While Team 148’s defense ranks towards the bottom of the league in points per game allowed, the unit features a number of standout performers. In the middle of the field, the Elis have been able to rely on the presence of captain and linebacker John Dean ’22 game-in and game-out. Dean leads the team in tackles and ranks third in the conference in this category.
“All the focus is on this week,” Dean said. “I’ll leave the nostalgia to postgame. I think there’s too much preparation to be had right now to let thoughts about the last four or five years get in the way. This is a game that we really want to win … We still got unfinished business and we’re ready to do whatever it takes to play a great game.”
On the line, Clay Patterson ’24 has put together one of the most dominant seasons of any defender in the FCS this year. The sophomore has registered a total of 11.5 sacks in the nine games he has started — three more than the next closest player in the Ivy League. He leads all other Ancient Eight players with 13 tackles for loss and is second in the FCS with 1.28 sacks per game.
Patterson was recently added to the watch-list for FCS Defensive Player of the Year.
“My goal personally is just to play hard every play,” Patterson said following his four-sack performance against Lehigh. “When you play hard, good things will happen … it just goes to show how we have a lot of trust in each other, since we expect the person who’s open on the play to execute.”
The Eli pass defense has been strong all season long — linebacker Rodney Thomas II ’22 is third in the Ancient Eight in pass breakups, defensive back Wande Owens ’23 is fifth in the same metric and defensive back Dathan Hickey ’23 leads the conference with four forced fumbles.

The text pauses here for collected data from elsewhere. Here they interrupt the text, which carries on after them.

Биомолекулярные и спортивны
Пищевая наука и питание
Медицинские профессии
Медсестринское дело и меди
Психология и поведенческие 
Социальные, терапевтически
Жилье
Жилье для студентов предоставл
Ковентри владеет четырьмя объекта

Saturday’s game will mark the 137th running of The Game. Two years ago, Yale and Harvard delivered an unforgettable performance, which included a half-time protest and two overtimes. After the Elis and Crimson traded scores in the first overtime, the two teams marched down the field to continue play on opposite end of the Yale Bowl.
“The other reason we flipped the field was because of the students’ section,” Reno told reporters in the Tuesday press conference. “And our students’ section was just off the charts, they were amazing … When you’re an opposing offense and you got to deal with a students’ section that’s pretty loud, pretty crazy, it makes your ability to handle calls and deal with things tough. So I give a lot of credit to those students who helped us out with that win.”
The Bulldogs will see a number of starters play their final collegiate snaps on Saturday, including Dean and wideout Melvin Rouse II ’22, who spoke with the media on Tuesday.
“This week, I’m just really trying to finish out strong, teammate wise, [for] the younger guys and everyone under me,” Rouse said. “When my name comes up, it’s not about how great of a player or the NFL, it’s just how good of a teammate I was while I was here.”
The 137th rendition of the game will kickoff at 12 p.m. on Saturday from the Yale Bowl. ESPN-U will broadcast the game live.